January 30, 2020
When the economy is slowing down, firms will accumulate unwanted inventories. Those inventories still show up in GDP, but they are unsold. Hence, GDP will be biased upwards. Similarly, in good times businesses will reduce inventory levels to satisfy demand. In this case, GDP growth will be understated.
To get a sense of the underlying pace of sales, economists will look at final sales which is GDP less the change in business inventories. Final sales, which is GDP excluding the change in business inventories rose 3.2% in the fourth quarter compared to 2.1% in the third quarter This more rapid growth rate for final sales was caused by the sharp drop in inventories in the fourth quarter. Once they are eliminated the growth rate for final sales is relatively robust. Over the past year final sales have risen 2.7%. In the fourth quarter inventories rose $6.5 billion compared to a $69.4 billion run up in the third quarter. Thus, inventories subtracted 1.1% from GDP growth in the fourth quarter. Inventories are expected to rise $60.0 billion quarterly in 2020.

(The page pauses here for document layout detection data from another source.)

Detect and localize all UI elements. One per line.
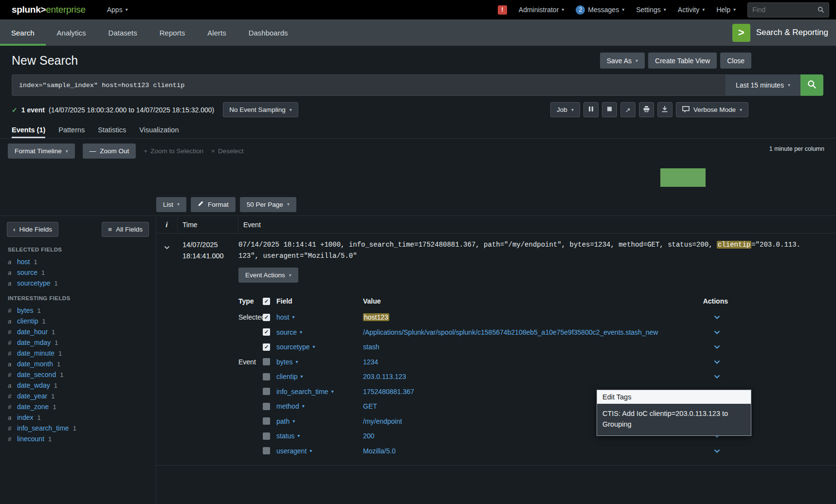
sidebar-field-date-minute[interactable]: #date_minute1: [7, 348, 149, 359]
event-sampling-button[interactable]: No Event Sampling▾: [223, 102, 298, 117]
field-value-link[interactable]: 1234: [363, 358, 700, 366]
field-checkbox[interactable]: [263, 388, 270, 395]
print-button[interactable]: [639, 102, 654, 117]
create-table-view-button[interactable]: Create Table View: [648, 53, 717, 69]
sidebar-field-index[interactable]: aindex1: [7, 412, 149, 423]
field-name-link[interactable]: clientip▾: [276, 373, 363, 380]
stop-button[interactable]: [602, 102, 617, 117]
search-submit-button[interactable]: [800, 74, 823, 96]
field-name-link[interactable]: host▾: [276, 313, 363, 321]
stop-icon: [607, 106, 612, 113]
field-name-link[interactable]: path▾: [276, 417, 363, 425]
sidebar-field-date-second[interactable]: #date_second1: [7, 369, 149, 380]
field-actions-chevron[interactable]: [700, 315, 734, 319]
sidebar-field-source[interactable]: asource1: [7, 267, 149, 278]
job-menu-button[interactable]: Job▾: [550, 102, 580, 117]
app-tab-alerts[interactable]: Alerts: [196, 19, 237, 46]
format-timeline-button[interactable]: Format Timeline▾: [8, 144, 75, 159]
collapse-event-chevron[interactable]: [156, 239, 178, 458]
sidebar-field-info-search-time[interactable]: #info_search_time1: [7, 423, 149, 433]
help-menu[interactable]: Help▾: [716, 6, 736, 14]
app-tab-dashboards[interactable]: Dashboards: [237, 19, 299, 46]
field-actions-chevron[interactable]: [700, 330, 734, 334]
apps-menu[interactable]: Apps▾: [107, 6, 128, 14]
field-name-link[interactable]: useragent▾: [276, 447, 363, 455]
timeline-histogram-bar[interactable]: [660, 168, 706, 187]
sidebar-field-date-hour[interactable]: #date_hour1: [7, 326, 149, 337]
format-results-button[interactable]: Format: [191, 197, 236, 212]
share-button[interactable]: ↗: [620, 102, 636, 117]
activity-menu[interactable]: Activity▾: [678, 6, 705, 14]
all-fields-button[interactable]: ≡All Fields: [102, 222, 149, 237]
menu-item-ctis-add-ioc[interactable]: CTIS: Add IoC clientip=203.0.113.123 to …: [597, 404, 751, 435]
field-value-link[interactable]: host123: [363, 313, 700, 321]
field-name-label: bytes: [276, 358, 292, 366]
field-checkbox[interactable]: [263, 417, 270, 425]
close-button[interactable]: Close: [720, 53, 751, 69]
app-tab-datasets[interactable]: Datasets: [97, 19, 148, 46]
format-timeline-label: Format Timeline: [15, 147, 62, 155]
app-tab-analytics[interactable]: Analytics: [46, 19, 97, 46]
per-page-button[interactable]: 50 Per Page▾: [240, 197, 296, 212]
field-checkbox[interactable]: [263, 432, 270, 440]
field-checkbox[interactable]: ✓: [263, 328, 270, 336]
sidebar-field-date-month[interactable]: adate_month1: [7, 359, 149, 369]
zoom-to-selection-label: Zoom to Selection: [150, 147, 203, 155]
sidebar-field-date-year[interactable]: #date_year1: [7, 391, 149, 401]
field-actions-chevron[interactable]: [700, 449, 734, 453]
export-button[interactable]: [657, 102, 672, 117]
search-query-input[interactable]: [12, 74, 726, 96]
field-name-link[interactable]: source▾: [276, 328, 363, 336]
time-range-picker[interactable]: Last 15 minutes▾: [726, 74, 800, 96]
field-checkbox[interactable]: [263, 447, 270, 454]
sidebar-field-host[interactable]: ahost1: [7, 256, 149, 267]
list-view-button[interactable]: List▾: [156, 197, 186, 212]
field-name-link[interactable]: info_search_time▾: [276, 388, 363, 396]
field-actions-chevron[interactable]: [700, 360, 734, 364]
field-value-link[interactable]: 203.0.113.123: [363, 373, 700, 380]
tab-patterns[interactable]: Patterns: [58, 121, 85, 138]
find-search-box[interactable]: [747, 2, 829, 18]
field-value-link[interactable]: Mozilla/5.0: [363, 447, 700, 455]
field-name-link[interactable]: sourcetype▾: [276, 343, 363, 351]
settings-menu[interactable]: Settings▾: [636, 6, 666, 14]
alert-badge[interactable]: !: [498, 5, 507, 15]
field-name-link[interactable]: method▾: [276, 402, 363, 410]
field-name-link[interactable]: status▾: [276, 432, 363, 440]
event-actions-button[interactable]: Event Actions▾: [238, 268, 298, 283]
sidebar-field-date-mday[interactable]: #date_mday1: [7, 337, 149, 348]
field-actions-chevron[interactable]: [700, 345, 734, 349]
find-input[interactable]: [752, 6, 814, 14]
field-value-link[interactable]: stash: [363, 343, 700, 351]
app-tab-reports[interactable]: Reports: [148, 19, 197, 46]
field-checkbox[interactable]: ✓: [263, 343, 270, 351]
field-checkbox[interactable]: ✓: [263, 314, 270, 321]
save-as-button[interactable]: Save As▾: [600, 53, 645, 69]
app-tab-search[interactable]: Search: [0, 19, 46, 46]
field-name-link[interactable]: bytes▾: [276, 358, 363, 366]
field-actions-chevron[interactable]: [700, 375, 734, 378]
field-checkbox[interactable]: [263, 373, 270, 380]
select-all-checkbox[interactable]: ✓: [263, 298, 270, 305]
sidebar-field-sourcetype[interactable]: asourcetype1: [7, 278, 149, 288]
zoom-out-button[interactable]: —Zoom Out: [83, 144, 136, 159]
tab-events[interactable]: Events (1): [12, 121, 45, 138]
field-type-glyph: #: [8, 425, 13, 432]
administrator-menu[interactable]: Administrator▾: [519, 6, 564, 14]
field-checkbox[interactable]: [263, 358, 270, 365]
sidebar-field-linecount[interactable]: #linecount1: [7, 433, 149, 444]
sidebar-field-bytes[interactable]: #bytes1: [7, 305, 149, 316]
minus-icon: —: [90, 147, 96, 155]
search-mode-button[interactable]: Verbose Mode▾: [676, 102, 748, 117]
field-value-link[interactable]: /Applications/Splunk/var/spool/splunk/c1…: [363, 328, 700, 336]
sidebar-field-clientip[interactable]: aclientip1: [7, 316, 149, 326]
menu-item-edit-tags[interactable]: Edit Tags: [597, 390, 751, 404]
messages-menu[interactable]: 2Messages▾: [576, 5, 624, 15]
pause-button[interactable]: [583, 102, 599, 117]
field-checkbox[interactable]: [263, 403, 270, 410]
sidebar-field-date-wday[interactable]: adate_wday1: [7, 380, 149, 391]
tab-statistics[interactable]: Statistics: [98, 121, 126, 138]
sidebar-field-date-zone[interactable]: #date_zone1: [7, 401, 149, 412]
tab-visualization[interactable]: Visualization: [139, 121, 179, 138]
hide-fields-button[interactable]: ‹Hide Fields: [7, 222, 58, 237]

We believe that GDP growth will be 2.4% in 2020 after having risen 2.3% last year. Consumers are confident. The stock market is at a record high level. Home prices are rising very slowly. Job growth continues to climb by 170 thousand per month. The unemployment rate is steady at a 50-year low. Corporations are making steady profits. Short-term Interest rates have declined 0.75% since June of last year and mortgage rates have dropped 1.2%.